Em entrevista à Rádio CBN, Dallagnol afirmou que realiza palestras frequentemente e que não há ilegalidade, desvio ético ou qualquer imoralidade. Segundo ele, antes de aceitar o convite para palestrar em empresas, fazia uma análise para ver se havia alguma relação com a Lava-Jato ou histórico de corrupção.  “No caso da Neoway, ela não estava nos registros, e só depois tomei conhecimento”, explicou. Ele afirmou que a maioria das palestras que realiza é gratuita e tem por objetivo propagar o combate à corrupção e promover o debate com a sociedade.

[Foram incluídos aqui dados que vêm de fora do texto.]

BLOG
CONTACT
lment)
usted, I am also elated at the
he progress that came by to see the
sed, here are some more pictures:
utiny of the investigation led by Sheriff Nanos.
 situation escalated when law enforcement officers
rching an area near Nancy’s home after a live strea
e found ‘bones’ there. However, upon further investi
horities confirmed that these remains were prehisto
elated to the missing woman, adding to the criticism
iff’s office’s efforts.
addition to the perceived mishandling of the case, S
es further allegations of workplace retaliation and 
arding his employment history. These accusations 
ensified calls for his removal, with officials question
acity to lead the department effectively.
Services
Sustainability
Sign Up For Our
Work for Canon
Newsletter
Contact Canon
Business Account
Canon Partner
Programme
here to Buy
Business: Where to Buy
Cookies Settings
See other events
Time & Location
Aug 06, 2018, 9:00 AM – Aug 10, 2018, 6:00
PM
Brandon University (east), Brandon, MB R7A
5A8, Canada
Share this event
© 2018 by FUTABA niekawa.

O procurador disse ter tomado conhecimento da citação da Neoway na Lava-Jato em meados de 2018 e que informou a todos os colegas, declarando-se suspeito no caso. De acordo com ele, “a atividade é compatível e convergente com a operação, é algo bom para a sociedade”. Afirmou também que palestras são permitidas pela Constituição e que declara todas à Corregedoria do Ministério Público.

“Em tudo, eu agi corretamente. Sempre que houve potencial conflito de interesse, não aceitei o convite e, quando não identificado o conflito de interesse anterior à palestra, assim que identificado, eu me afastei da investigação e me declarei suspeito”, justificou. Em um grupo no aplicativo Telegram, Dallagnol teria falado sobre  o envolvimento com a Neoway após perceber que a empresa era investigada: “Isso é um pepino para mim”.

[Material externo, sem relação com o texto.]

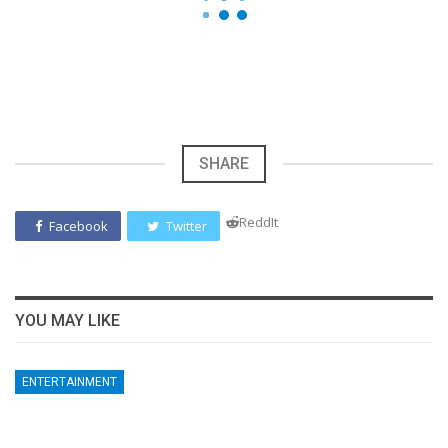
SHARE
ReddIt
Facebook
Twitter
YOU MAY LIKE
ENTERTAINMENT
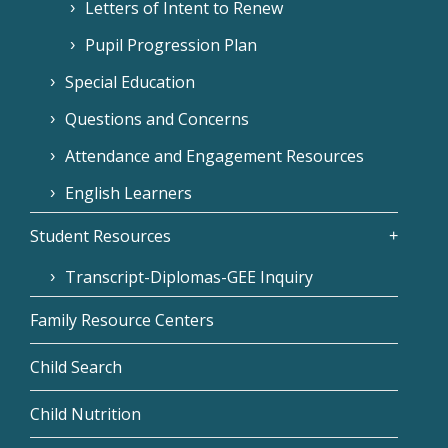
Letters of Intent to Renew
Pupil Progression Plan
Special Education
Questions and Concerns
Attendance and Engagement Resources
English Learners
Student Resources
Transcript-Diplomas-GEE Inquiry
Family Resource Centers
Child Search
Child Nutrition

De acordo com o Intercept, Dallagnol só enviou ofício à Corregedoria em junho de 2019, quase 11 meses depois de vender a palestra à Neoway. Segundo o site do jornalista Glenn Greenwald, Dallagnol teria ainda tentado influenciar a compra de produtos da Neoway por parte do Ministério Público.

Lobista

Em delação, o lobista do MDB Jorge Luz disse que pagou parlamentares para facilitaram o acesso da Neoway à BR Distribuidora, porque a empresa queria apresentar à subsidiária da Petrobras ferramentas tecnológicas. Após uma reunião com a BR, a Neoway conseguiu ser contratada. A empresa, segundo a Folha de S.Paulo, nega ter usado os serviços de Jorge Luz para obter vantagens indevidas.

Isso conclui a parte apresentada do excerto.